▶ **Exercise brief**
Somewhere below are a line with "Борис Полевой" and a later line with "Выбрать круиз". Output exactly those lines and all lines between them.

*** Opening Source data ***

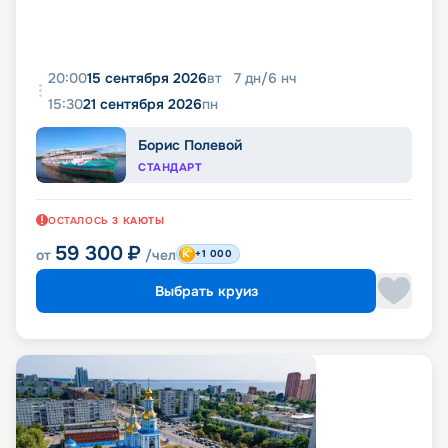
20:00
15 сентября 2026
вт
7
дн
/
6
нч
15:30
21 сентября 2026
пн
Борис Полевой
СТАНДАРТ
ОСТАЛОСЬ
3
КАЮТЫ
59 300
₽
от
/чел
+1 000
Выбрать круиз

*** Closing Source data ***
*** Opening Source data ***

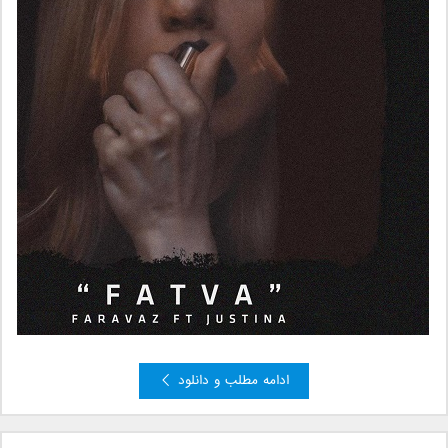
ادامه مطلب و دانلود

*** Closing Source data ***

▶ **Finished exercise**
Борис Полевой
СТАНДАРТ
ОСТАЛОСЬ
3
КАЮТЫ
59 300
₽
от
/чел
+1 000
Выбрать круиз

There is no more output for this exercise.